WWII veteran Clifton D. Raynor dies

Clifton D. Raynor in an undated photo.

Clifton D. Raynor in an undated photo.

He was one of World War II's many unsung heroes, having survived the bloody D-Day invasion at Normandy.

But Clifton D. Raynor often said he considered his visits to his ailing wife, Irene, to be his most treasured responsibility.

"My wife has been in a nursing home for 5 1/2 years," Raynor said in 2008. "I see her every day."

Raynor, 89, of East Patchogue, died Thursday at Bellhaven Center, a nursing and rehabilitation facility in Brookhaven. He had struggled with complications from gall bladder surgery, according to his family.

Born in Westhampton Beach, he was the eldest of seven brothers and five sisters. He left high school to work on vegetable farms in Speonk before being drafted in 1941.

As a member of the 8th Infantry Division, he landed at Normandy two days after the 1944 D-Day invasion began, and fought in the harrowing advance though the hedgerows of the French coastline.

He was awarded a Bronze Star medal.

"We fought right up from the beach through the pillboxes and into the hedgerows," Raynor told Newsday in 2008.

When one of Raynor's sisters fixed him up with a blind date after his discharge from the Army, Irene walked into his life. They were married 65 years and raised two daughters, Brenda Newins, of Patchogue, and Sandra Pulcrano, of Mount Sinai.

He worked for 40 years for Evans Amityville Dairy, and later as a tool and die maker for EB Stimpson Co. Inc., a machine shop in Bayport. He retired at age 79.

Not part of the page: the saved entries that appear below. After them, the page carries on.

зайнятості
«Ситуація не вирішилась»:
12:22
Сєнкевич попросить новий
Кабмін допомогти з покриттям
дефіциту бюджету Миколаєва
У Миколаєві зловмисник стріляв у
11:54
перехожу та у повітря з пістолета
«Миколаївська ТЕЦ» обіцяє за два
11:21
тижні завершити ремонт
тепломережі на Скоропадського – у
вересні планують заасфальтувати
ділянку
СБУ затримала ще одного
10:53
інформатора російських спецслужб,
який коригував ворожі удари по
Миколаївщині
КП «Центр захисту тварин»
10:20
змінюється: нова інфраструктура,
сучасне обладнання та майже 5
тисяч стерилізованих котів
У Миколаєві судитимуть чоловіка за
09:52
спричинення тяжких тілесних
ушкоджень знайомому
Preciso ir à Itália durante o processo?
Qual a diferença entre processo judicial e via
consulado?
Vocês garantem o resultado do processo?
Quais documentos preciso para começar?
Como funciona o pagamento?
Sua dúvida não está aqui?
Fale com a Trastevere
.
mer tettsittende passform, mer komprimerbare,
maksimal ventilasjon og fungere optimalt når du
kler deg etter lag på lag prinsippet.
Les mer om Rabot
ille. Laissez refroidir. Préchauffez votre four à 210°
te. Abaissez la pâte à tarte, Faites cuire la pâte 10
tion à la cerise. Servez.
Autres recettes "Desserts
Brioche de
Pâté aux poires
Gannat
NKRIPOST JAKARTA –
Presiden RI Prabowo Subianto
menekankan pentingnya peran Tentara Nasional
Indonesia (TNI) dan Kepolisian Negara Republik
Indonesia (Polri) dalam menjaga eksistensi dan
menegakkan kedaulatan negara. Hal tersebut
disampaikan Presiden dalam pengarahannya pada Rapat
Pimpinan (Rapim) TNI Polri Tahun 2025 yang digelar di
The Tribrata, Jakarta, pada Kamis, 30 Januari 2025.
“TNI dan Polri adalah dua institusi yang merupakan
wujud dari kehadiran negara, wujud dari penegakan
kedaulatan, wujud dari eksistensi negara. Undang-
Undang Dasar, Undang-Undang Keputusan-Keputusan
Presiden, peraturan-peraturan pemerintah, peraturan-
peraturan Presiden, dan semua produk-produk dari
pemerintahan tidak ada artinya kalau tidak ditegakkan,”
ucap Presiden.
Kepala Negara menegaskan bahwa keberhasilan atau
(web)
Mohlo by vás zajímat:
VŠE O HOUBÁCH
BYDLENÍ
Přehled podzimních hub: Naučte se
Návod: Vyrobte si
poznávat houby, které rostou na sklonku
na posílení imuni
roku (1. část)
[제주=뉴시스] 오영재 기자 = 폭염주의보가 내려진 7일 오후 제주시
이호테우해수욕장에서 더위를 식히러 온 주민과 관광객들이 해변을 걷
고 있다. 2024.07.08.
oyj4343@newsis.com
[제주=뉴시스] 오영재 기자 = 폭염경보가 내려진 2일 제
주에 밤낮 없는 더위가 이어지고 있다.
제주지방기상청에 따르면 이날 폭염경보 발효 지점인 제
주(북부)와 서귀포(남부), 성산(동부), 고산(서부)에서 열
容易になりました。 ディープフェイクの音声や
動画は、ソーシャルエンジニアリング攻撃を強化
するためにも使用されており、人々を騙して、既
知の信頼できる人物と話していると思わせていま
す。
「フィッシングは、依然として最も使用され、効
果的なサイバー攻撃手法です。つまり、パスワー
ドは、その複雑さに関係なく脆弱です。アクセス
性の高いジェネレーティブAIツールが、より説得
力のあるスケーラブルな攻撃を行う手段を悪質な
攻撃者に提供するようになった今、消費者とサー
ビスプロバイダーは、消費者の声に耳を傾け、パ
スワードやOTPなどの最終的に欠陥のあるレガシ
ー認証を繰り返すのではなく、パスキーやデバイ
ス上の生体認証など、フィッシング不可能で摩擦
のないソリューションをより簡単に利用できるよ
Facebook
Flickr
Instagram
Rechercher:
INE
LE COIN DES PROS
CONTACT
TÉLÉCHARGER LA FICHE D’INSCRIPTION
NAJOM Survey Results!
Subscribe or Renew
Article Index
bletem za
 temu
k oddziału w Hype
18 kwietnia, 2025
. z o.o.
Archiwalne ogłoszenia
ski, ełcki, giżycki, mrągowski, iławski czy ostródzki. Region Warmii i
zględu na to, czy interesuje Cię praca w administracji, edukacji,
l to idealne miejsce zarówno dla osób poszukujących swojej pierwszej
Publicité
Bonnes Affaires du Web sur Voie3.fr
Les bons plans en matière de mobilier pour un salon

Newins said that when her mother went into a nursing home more than seven years ago, Raynor would spend each afternoon with her, as she slipped deeper into Alzheimer's disease.

"I thought it was absolutely remarkable," she said.

Survivors include his wife and daughters, four grandchildren and two great-grandchildren. He was a member of the Jayne Lattin VFW Post 2913, in Patchogue.

Viewings are scheduled at Robertaccio Funeral Home in Patchogue for Sunday, 2-4 p.m. and 7-9 p.m., with a service at 8 p.m. A Monday burial procession will leave the funeral home for Calverton National Cemetery, Calverton, at 10:30 a.m.